(Records contained in a dataset)
# # # # # # #

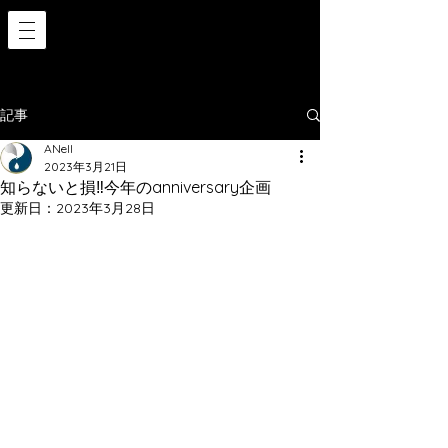
記事
ANell
2023年3月21日
知らないと損‼️今年のanniversary企画
更新日：
2023年3月28日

# # # # # # #

* _Activity_: Could you please return the entries above exactly, minus the pictures?

* _Answer area_:
記事
ANell
2023年3月21日
知らないと損‼️今年のanniversary企画
更新日：
2023年3月28日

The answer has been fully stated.